The maximum size of the state can be retrieved by passing KVM_CAP_NESTED_STATE
to the KVM_CHECK_EXTENSION ioctl().

4.115 KVM_SET_NESTED_STATE
--------------------------
:Capability: KVM_CAP_NESTED_STATE
:Architectures: x86
:Type: vcpu ioctl
:Parameters: struct kvm_nested_state (in)
:Returns: 0 on success, -1 on error
This copies the vcpu's kvm_nested_state struct from userspace to the kernel.
For the definition of struct kvm_nested_state, see KVM_GET_NESTED_STATE.
4.116 KVM_(UN)REGISTER_COALESCED_MMIO
-------------------------------------
:Capability: KVM_CAP_COALESCED_MMIO (for coalesced mmio)
	     KVM_CAP_COALESCED_PIO (for coalesced pio)
:Architectures: all
:Type: vm ioctl
:Parameters: struct kvm_coalesced_mmio_zone
:Returns: 0 on success, < 0 on error
Coalesced I/O is a performance optimization that defers hardware
register write emulation so that userspace exits are avoided.  It is
typically used to reduce the overhead of emulating frequently accessed
hardware registers.

When a hardware register is configured for coalesced I/O, write accesses
do not exit to userspace and their value is recorded in a ring buffer
that is shared between kernel and userspace.

Coalesced I/O is used if one or more write accesses to a hardware
register can be deferred until a read or a write to another hardware
register on the same device.  This last access will cause a vmexit and
userspace will process accesses from the ring buffer before emulating
it. That will avoid exiting to userspace on repeated writes.

Coalesced pio is based on coalesced mmio.

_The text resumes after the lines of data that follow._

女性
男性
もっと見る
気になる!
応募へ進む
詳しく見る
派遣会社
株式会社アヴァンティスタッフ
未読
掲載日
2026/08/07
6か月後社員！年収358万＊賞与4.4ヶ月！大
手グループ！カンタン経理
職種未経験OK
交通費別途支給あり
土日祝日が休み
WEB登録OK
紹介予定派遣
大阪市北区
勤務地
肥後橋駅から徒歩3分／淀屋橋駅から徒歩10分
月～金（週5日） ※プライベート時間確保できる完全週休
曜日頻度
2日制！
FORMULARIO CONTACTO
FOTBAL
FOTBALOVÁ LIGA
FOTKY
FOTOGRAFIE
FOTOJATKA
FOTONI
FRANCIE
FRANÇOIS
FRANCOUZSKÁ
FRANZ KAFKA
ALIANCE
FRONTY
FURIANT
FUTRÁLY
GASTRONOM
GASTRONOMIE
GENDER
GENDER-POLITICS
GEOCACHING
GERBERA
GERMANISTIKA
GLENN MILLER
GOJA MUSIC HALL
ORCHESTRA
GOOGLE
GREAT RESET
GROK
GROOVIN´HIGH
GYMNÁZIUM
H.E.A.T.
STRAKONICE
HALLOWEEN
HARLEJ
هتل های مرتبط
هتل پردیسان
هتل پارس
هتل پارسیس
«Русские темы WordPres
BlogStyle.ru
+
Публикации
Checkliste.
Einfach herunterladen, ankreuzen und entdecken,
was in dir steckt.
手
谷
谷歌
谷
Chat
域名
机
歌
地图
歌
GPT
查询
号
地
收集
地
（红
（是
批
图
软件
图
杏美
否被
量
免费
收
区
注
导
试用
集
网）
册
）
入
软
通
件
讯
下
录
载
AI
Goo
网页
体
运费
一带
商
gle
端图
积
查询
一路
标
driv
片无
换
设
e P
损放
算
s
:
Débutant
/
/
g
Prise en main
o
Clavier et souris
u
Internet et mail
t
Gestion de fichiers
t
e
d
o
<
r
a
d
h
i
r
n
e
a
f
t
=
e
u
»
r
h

There is little difference
between coalesced mmio and pio except that coalesced pio records accesses
to I/O ports.
4.117 KVM_CLEAR_DIRTY_LOG (vm ioctl)
------------------------------------

:Capability: KVM_CAP_MANUAL_DIRTY_LOG_PROTECT2
:Architectures: x86, arm, arm64, mips
:Type: vm ioctl
:Parameters: struct kvm_dirty_log (in)
:Returns: 0 on success, -1 on error
  /* for KVM_CLEAR_DIRTY_LOG */
  struct kvm_clear_dirty_log {
	__u32 slot;
	__u32 num_pages;
	__u64 first_page;
	union {
		void __user *dirty_bitmap; /* one bit per page */
		__u64 padding;
	};

The ioctl clears the dirty status of pages in a memory slot, according to
the bitmap that is passed in struct kvm_clear_dirty_log's dirty_bitmap
field.  Bit 0 of the bitmap corresponds to page "first_page" in the
memory slot, and num_pages is the size in bits of the input bitmap.
first_page must be a multiple of 64; num_pages must also be a multiple of
64 unless first_page + num_pages is the size of the memory slot.  For each
bit that is set in the input bitmap, the corresponding page is marked "clean"
in KVM's dirty bitmap, and dirty tracking is re-enabled for that page
(for example via write-protection, or by clearing the dirty bit in
a page table entry).

If KVM_CAP_MULTI_ADDRESS_SPACE is available, bits 16-31 specifies
the address space for which you want to return the dirty bitmap.
They must be less than the value that KVM_CHECK_EXTENSION returns for
the KVM_CAP_MULTI_ADDRESS_SPACE capability.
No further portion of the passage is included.